Re: [PATCH] cvsimport: rewrite to use cvsps 3.x to fix major bugs

2013-01-13 Thread Junio C Hamano
Jonathan Nieder  writes:

> Michael Haggerty wrote:
>
>> Regarding your claim that "within a few months the Perl git-cvsimport is
>> going to cease even pretending to work": It might be that the old
>> git-cvsimport will stop working *for people who upgrade to cvsps 3.x*.
>> But it is not realistic to expect people to synchronize their git and
>> cvsps version upgrades.  It is even quite possible that this or that
>> Linux distribution will package incompatible versions of the two packages.
>
> Moreover, I feel an obligation to point the following out:
>
> In a hypothetical world where cvsps 3.x simply breaks "git cvsimport"
> it is likely that some distributions would just stick to the existing
> cvsps and not upgrade to 3.x.  Maybe that's a wrong choice, but that's
> a choice some would make.  An even more likely outcome in that
> hypothetical world is that they would ship it renamed to something
> like "cvsps3" alongside the existing cvsps.  Or they could rename the
> old version to "cvsps2".  If we were the last holdout, we could even
> bundle it as compat/cvsps.
>
> So please do not act as though the cvsps upgrade is a crisis that we
> need to break ourselves for at threat of no longer working at all.
> The threat doesn't hold water.
>
> Luckily you have already written patches to make "git cvsimport" work
> with cvsps 3.x, and through your work you are making a better
> argument: "The new cvsimport + cvsps will work better, at least for
> some users, than the old tool."
>
> Just don't pretend you have the power to force a change for a less
> sensible reason than that!

After a quick survey of various distros, I think it is very unlikely
that we will see "distros move on to newer cvsps, leaving cvsimport
broken" situation. If anything, it is more like "distros decide to
ignore the new cvsps, until it is made to work with cvsimport" [*1*].

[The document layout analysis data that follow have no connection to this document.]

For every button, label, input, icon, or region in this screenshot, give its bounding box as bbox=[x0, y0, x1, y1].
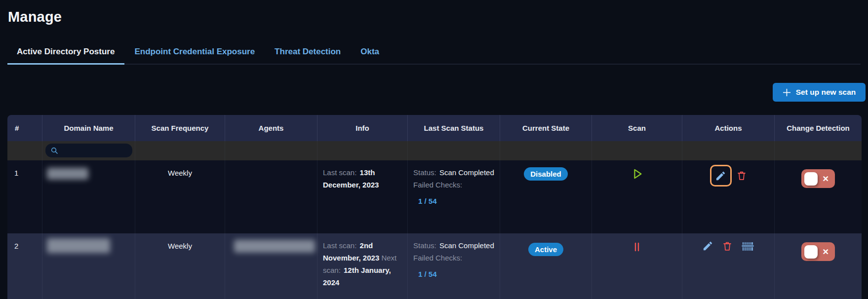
info-cell: Last scan: 13th December, 2023 bbox=[317, 160, 408, 233]
change-detection-cell: ✕ bbox=[775, 160, 862, 233]
tab-threat-detection[interactable]: Threat Detection bbox=[265, 41, 351, 64]
col-header-change-detection: Change Detection bbox=[775, 115, 862, 141]
last-scan-status-cell: Status: Scan Completed Failed Checks: 1 … bbox=[408, 160, 500, 233]
tab-active-directory-posture[interactable]: Active Directory Posture bbox=[7, 41, 124, 65]
current-state-cell: Active bbox=[500, 233, 592, 299]
actions-cell bbox=[682, 233, 775, 299]
col-header-scan-frequency: Scan Frequency bbox=[135, 115, 225, 141]
scan-frequency-cell: Weekly bbox=[135, 160, 225, 233]
barcode-scan-icon[interactable] bbox=[741, 240, 754, 252]
table-row: 2 Weekly Last scan: 2nd November, 2023 N… bbox=[7, 233, 862, 299]
failed-checks-link[interactable]: 1 / 54 bbox=[418, 195, 437, 207]
domain-name-cell bbox=[42, 160, 135, 233]
col-header-actions: Actions bbox=[682, 115, 775, 141]
set-up-new-scan-label: Set up new scan bbox=[796, 88, 856, 97]
tab-endpoint-credential-exposure[interactable]: Endpoint Credential Exposure bbox=[124, 41, 265, 64]
status-value: Scan Completed bbox=[439, 241, 494, 250]
last-scan-label: Last scan: bbox=[323, 168, 356, 177]
status-badge: Disabled bbox=[524, 167, 568, 181]
row-number: 1 bbox=[7, 160, 42, 233]
failed-checks-label: Failed Checks: bbox=[413, 254, 462, 262]
pause-scan-icon[interactable] bbox=[631, 240, 643, 254]
col-header-info: Info bbox=[317, 115, 408, 141]
row-number: 2 bbox=[7, 233, 42, 299]
scan-cell bbox=[592, 233, 682, 299]
change-detection-toggle[interactable]: ✕ bbox=[801, 242, 835, 261]
delete-trash-icon[interactable] bbox=[736, 170, 747, 182]
actions-cell bbox=[682, 160, 775, 233]
last-scan-label: Last scan: bbox=[323, 241, 356, 250]
status-value: Scan Completed bbox=[439, 168, 494, 177]
redacted-agents bbox=[234, 240, 315, 253]
current-state-cell: Disabled bbox=[500, 160, 592, 233]
status-label: Status: bbox=[413, 168, 436, 177]
domain-search-field[interactable] bbox=[45, 144, 132, 157]
scan-frequency-cell: Weekly bbox=[135, 233, 225, 299]
col-header-number: # bbox=[7, 115, 42, 141]
edit-pencil-icon[interactable] bbox=[715, 170, 726, 182]
scan-cell bbox=[592, 160, 682, 233]
redacted-domain-name bbox=[47, 168, 88, 180]
filter-row bbox=[7, 141, 862, 160]
edit-pencil-icon[interactable] bbox=[702, 240, 713, 252]
domain-search-input[interactable] bbox=[61, 147, 125, 154]
toggle-off-x-icon: ✕ bbox=[823, 247, 829, 257]
status-label: Status: bbox=[413, 241, 436, 250]
domain-name-cell bbox=[42, 233, 135, 299]
failed-checks-label: Failed Checks: bbox=[413, 181, 462, 189]
change-detection-toggle[interactable]: ✕ bbox=[801, 169, 835, 188]
agents-cell bbox=[225, 160, 317, 233]
set-up-new-scan-button[interactable]: Set up new scan bbox=[773, 83, 866, 102]
agents-cell bbox=[225, 233, 317, 299]
plus-icon bbox=[783, 88, 791, 97]
table-header-row: # Domain Name Scan Frequency Agents Info… bbox=[7, 115, 862, 141]
failed-checks-link[interactable]: 1 / 54 bbox=[418, 268, 437, 280]
search-icon bbox=[50, 147, 58, 154]
status-badge: Active bbox=[528, 243, 563, 256]
col-header-agents: Agents bbox=[225, 115, 317, 141]
tab-bar: Active Directory Posture Endpoint Creden… bbox=[7, 41, 861, 65]
page-title: Manage bbox=[8, 9, 62, 25]
toggle-knob bbox=[804, 172, 818, 186]
table-row: 1 Weekly Last scan: 13th December, 2023 … bbox=[7, 160, 862, 233]
last-scan-status-cell: Status: Scan Completed Failed Checks: 1 … bbox=[408, 233, 500, 299]
col-header-last-scan-status: Last Scan Status bbox=[408, 115, 500, 141]
col-header-scan: Scan bbox=[592, 115, 682, 141]
play-scan-icon[interactable] bbox=[631, 167, 644, 181]
info-cell: Last scan: 2nd November, 2023 Next scan:… bbox=[317, 233, 408, 299]
toggle-knob bbox=[804, 245, 818, 259]
toggle-off-x-icon: ✕ bbox=[823, 174, 829, 184]
edit-highlight-box[interactable] bbox=[710, 165, 732, 187]
change-detection-cell: ✕ bbox=[775, 233, 862, 299]
col-header-current-state: Current State bbox=[500, 115, 592, 141]
delete-trash-icon[interactable] bbox=[722, 240, 733, 252]
scans-table: # Domain Name Scan Frequency Agents Info… bbox=[7, 115, 862, 299]
col-header-domain-name: Domain Name bbox=[42, 115, 135, 141]
redacted-domain-name bbox=[47, 238, 110, 253]
tab-okta[interactable]: Okta bbox=[351, 41, 389, 64]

I think it is probably sensible to rename the current cvsimport to
cvsimport-2, write a small wrapper git-cvsimport.sh which is
something like this:

- >8 -
#!/bin/sh

if test -z "$GIT_CVSPS_VERSION"
then
case "$(cvsps -h 2>&1 | grep 'cvsps version')" in
2.*)
GIT_CVSPS_VERSION=2
;;
3.*)
GIT_CVSPS_VERSION=3
;;
esac
fi

if test -z "$GIT_CVSPS_VERSION" 
then
echo >&2 "No supported cvsps available"
exit 1
fi

exec git cvsimport-$GIT_CVSPS_VERSION "$@"
- 8< -

and put Eric's one as git-cvsimport-3 (after ripping out the code to
fallback to the old cvsimport).  The longer term trend will be to
move away from cvsimport-2, as it is unlikely cvsps-2.x will gain
improvements, if any; keeping fallback code outside cvsimport-3 will
be a better first step in the healthier long term code evolution.

We will keep the current t96xx series of tests, and have them export
GIT_CVSPS_VERSION=2 at the beginning, protect them with test prereq
that requires presence of cvsps 2.x; this will still make sure that
the current cvsimport users will not see any regressions.

Eric's one should be polished enough to produce good results on the
simpler sample CVS histories t96xx deal with soonish if not right
now, so we can use a method similar to how we shared tests between
blame and annotate while both were _different_ implementations to
make sure the newer blame did not inroduce regression by running the
same set of tests.  Where the result _ought_ to differ, we should
also add tests that work only with the new cvsimport, of course.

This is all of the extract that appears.